Oil production resumes in Libya

French oil company Total SA and Italian oil giant Eni SPA have resumed production of crude oil in Libya, while state-owned Sirte Oil said it has restarted output from its eastern gas fields of Hateiba and Assoumoud. Sahi field is in the process of restarting.

“We have started producing and sending gas to the power plants of Benghazi and Zuetina,” said a Sirte Oil spokesman, adding, “Soon we won’t have to use diesel anymore.”

ENI announced that it had resumed production at 15 wells, producing 31,900 barrels a day at Abu-Attifel, south of Benghazi, in partnership with Libya's state National Oil Corp. More wells are to be activated in the coming days, ENI said. Production could reach 140,000 barrels a day by the end of November.

Total restarted production from the offshore Al Jurf platform, a joint venture with NOC and Wintersall. Production should reach 40,000 barrels a day in a few weeks.
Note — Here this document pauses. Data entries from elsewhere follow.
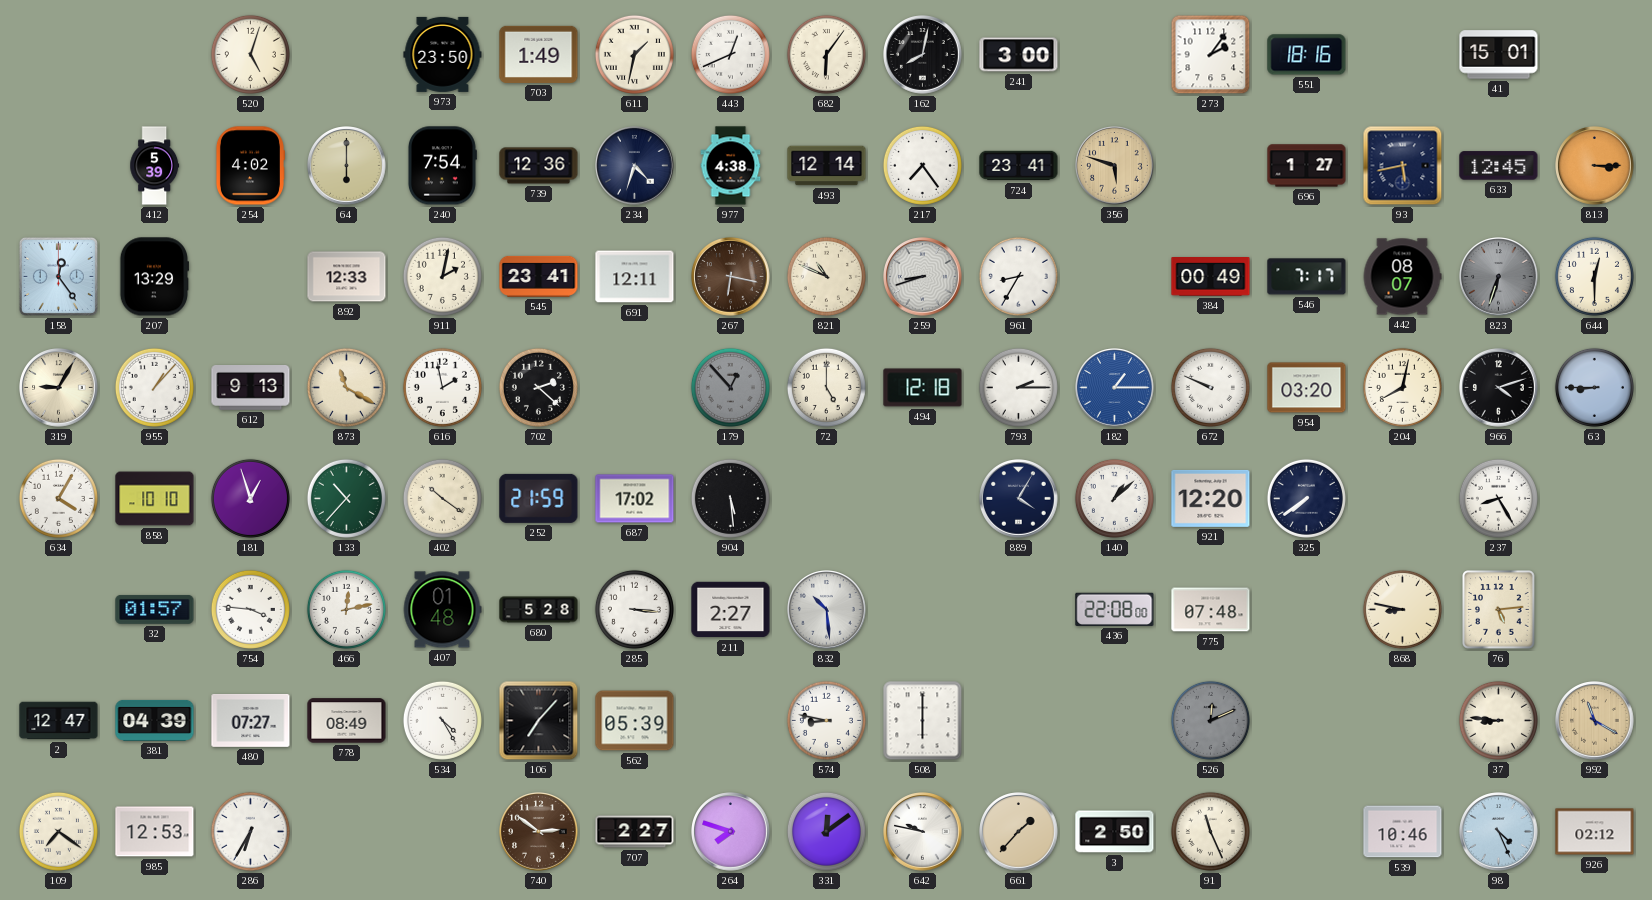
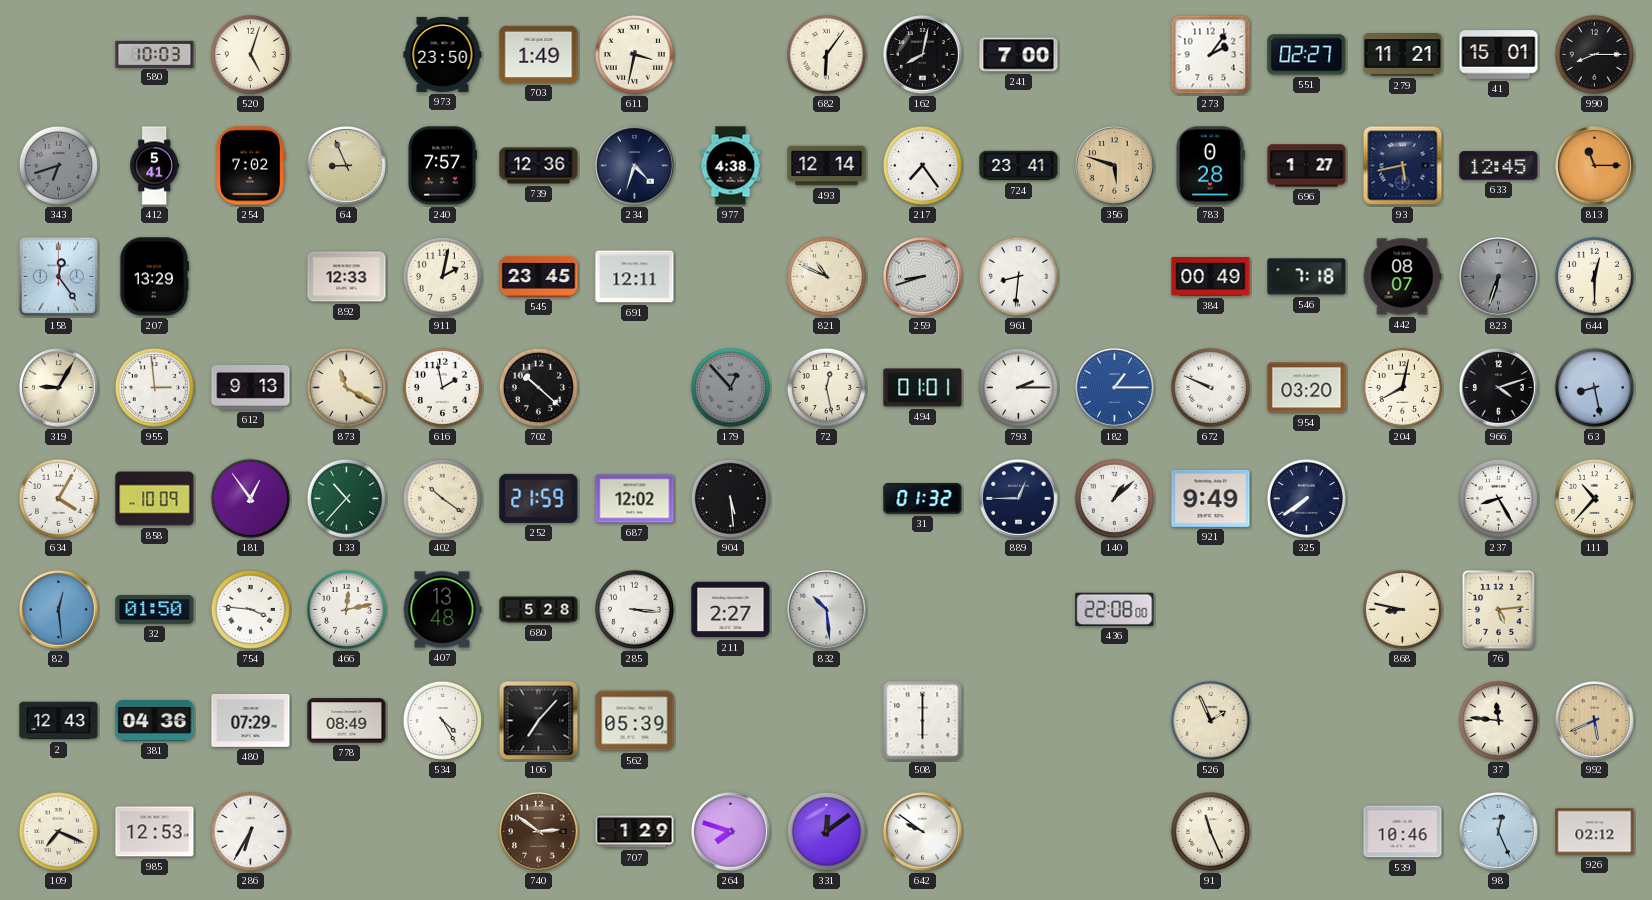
580: none -> 10:03
611: 1:32 -> 3:32
443: 12:41 -> none
241: 3:00 -> 7:00
551: 18:16 -> 02:27
279: none -> 11:21
990: none -> 8:15
343: none -> 6:42
412: 5:39 -> 5:41
254: 4:02 -> 7:02
64: 6:00 -> 8:56
240: 7:54 -> 7:57
783: none -> 0:28
813: 3:15 -> 11:15
545: 23:41 -> 23:45
267: 6:17 -> none
961: 8:35 -> 8:31
546: 7:17 -> 7:18
955: 1:07 -> 2:59
702: 2:22 -> 10:22
72: 5:00 -> 12:28
494: 12:18 -> 01:01
63: 8:45 -> 8:28
858: 10:10 -> 10:09
181: 12:57 -> 12:54
687: 17:02 -> 12:02
31: none -> 01:32
889: 4:05 -> 12:45
921: 12:20 -> 9:49
111: none -> 10:37
82: none -> 12:29
32: 01:57 -> 01:50
407: 01:48 -> 13:48
775: 07:48 -> none
2: 12:47 -> 12:43
381: 04:39 -> 04:36
480: 07:27 -> 07:29
574: 8:47 -> none
526: 12:11 -> 1:56
526 dial: grey -> cream
37: 8:46 -> 11:46
992: 11:20 -> 5:41
109: 7:21 -> 7:19
707: 2:27 -> 1:29
642: 9:47 -> 9:51
661: 1:37 -> none
3: 2:50 -> none
98: 4:26 -> 12:26
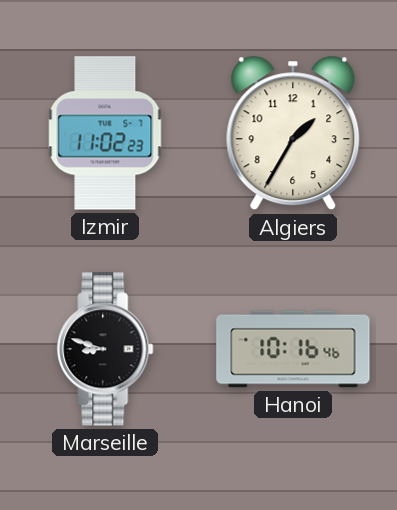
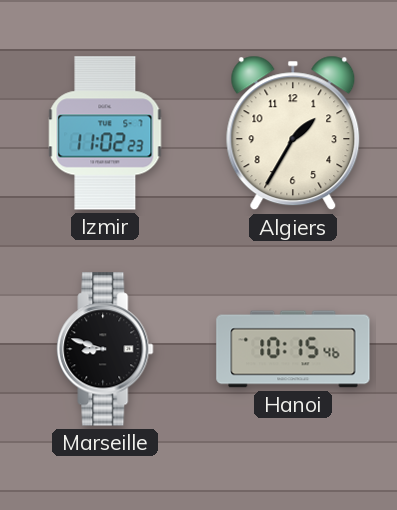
Hanoi: 10:16 -> 10:15
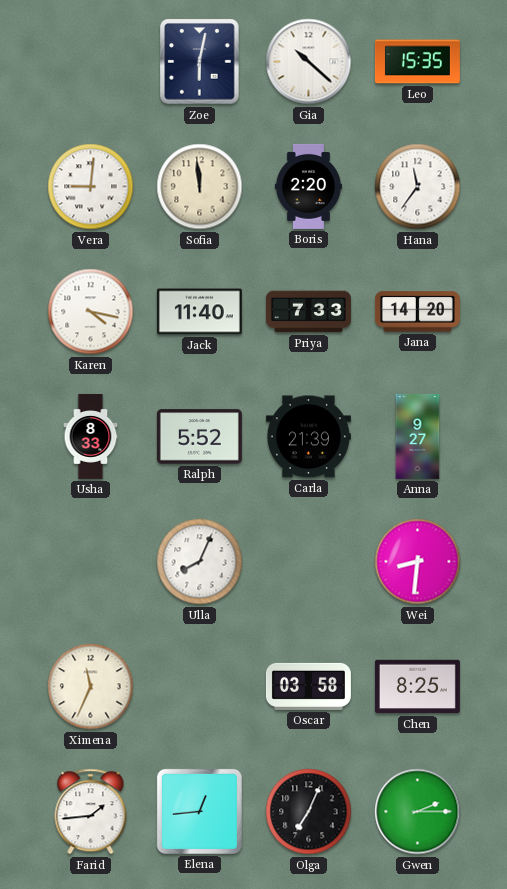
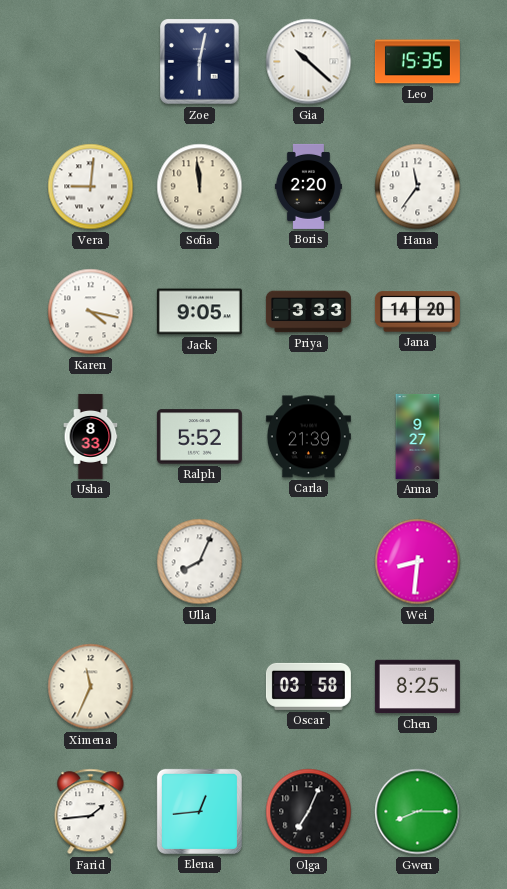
Jack: 11:40 -> 9:05
Priya: 7:33 -> 3:33
Gwen: 2:15 -> 8:15
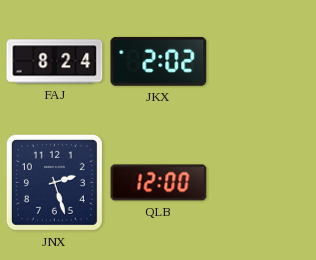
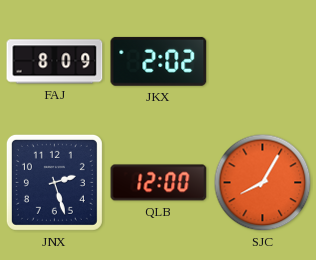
FAJ: 8:24 -> 8:09
SJC: none -> 8:05
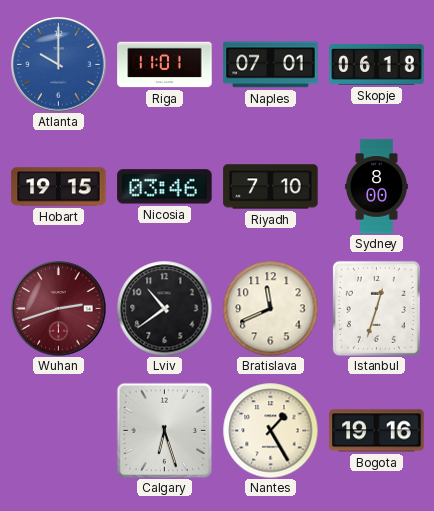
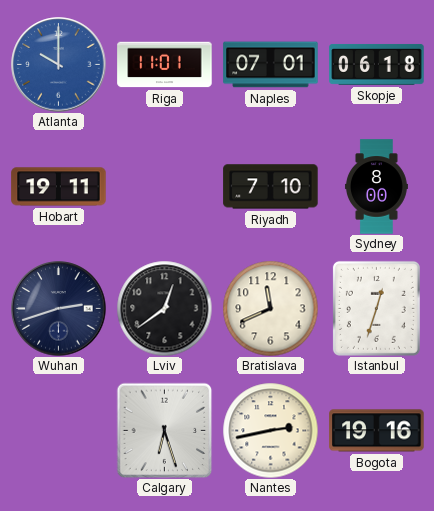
Hobart: 19:15 -> 19:11
Nicosia: 03:46 -> none
Wuhan dial: burgundy -> navy
Lviv: 10:39 -> 12:39
Nantes: 1:25 -> 2:43
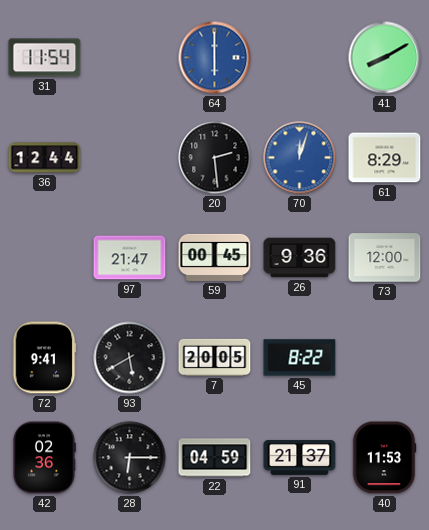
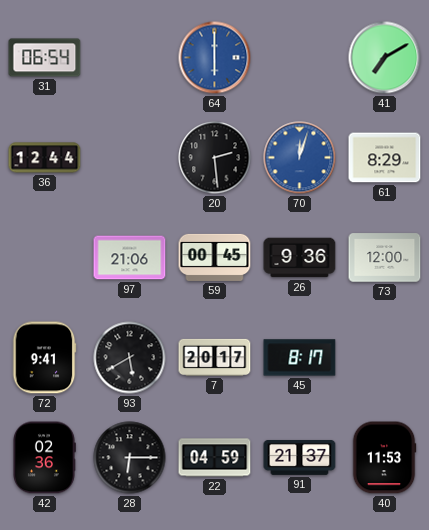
31: 11:54 -> 06:54
41: 8:10 -> 7:10
97: 21:47 -> 21:06
7: 20:05 -> 20:17
45: 8:22 -> 8:17
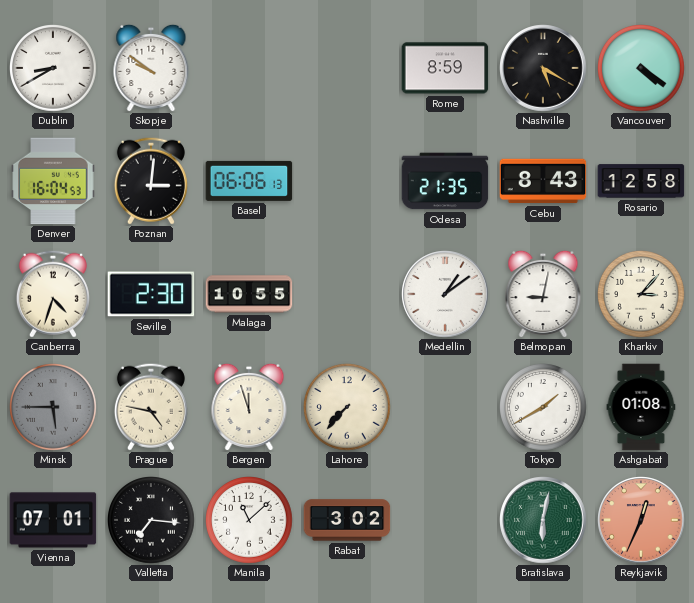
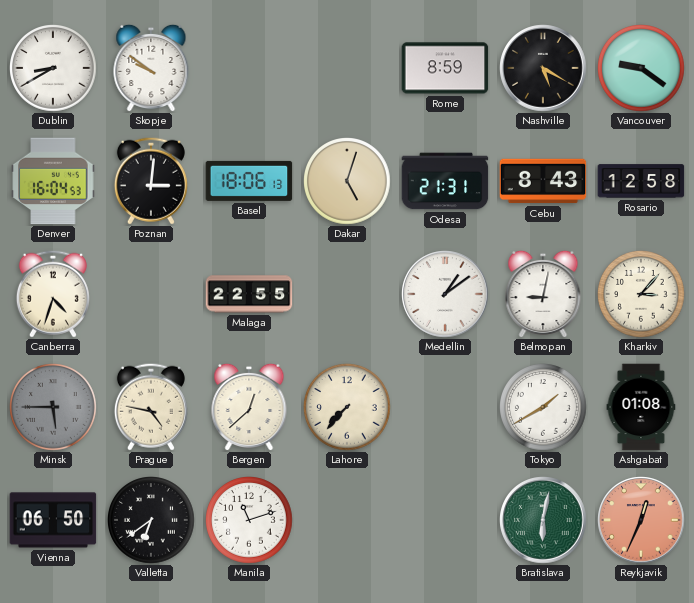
Vancouver: 4:21 -> 9:21
Basel: 06:06 -> 18:06
Dakar: none -> 5:03
Odesa: 21:35 -> 21:31
Seville: 2:30 -> none
Malaga: 10:55 -> 22:55
Bergen: 11:57 -> 12:38
Vienna: 07:01 -> 06:50
Valletta: 7:16 -> 6:39
Manila: 11:08 -> 11:12
Rabat: 3:02 -> none
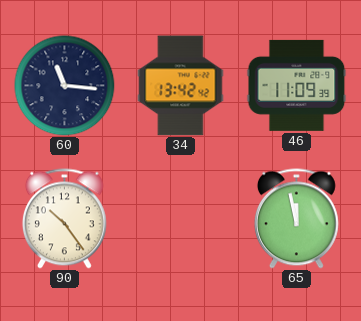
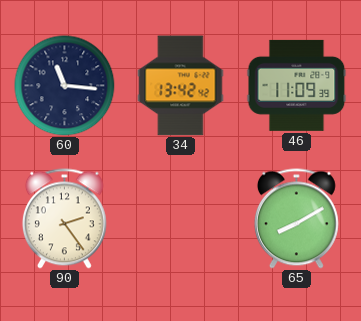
90: 10:24 -> 2:24
65: 11:58 -> 8:10
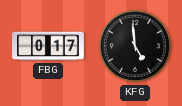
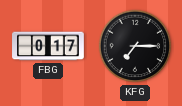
KFG: 4:59 -> 7:15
The International Energy Agency said that the pace of restoration of production will depend on the extent of the damage to the oil fields and whether they were shut down in an orderly way or in a "rushed, haphazard manner." The IEA now predicts production of 350,000–400,000 barrels a day by year end, rising to 1.1 million b/d by the fourth quarter of 2012.

Libya has Africa's largest proven reserves of conventional crude. With a population of only six million, the country earned $40 billion last year from oil and gas exports.

Before Libya's social uprising in mid-February, Eni was producing 273,000 barrels of oil equivalent per day in Libya. It was the largest foreign producer in Libya before the civil war broke out, and its operations, mirroring Libya's oil sector in general, ground to a halt because of the fighting.

Libyan transitional government officials have said the new government would respect past contracts and not rush into any new deals.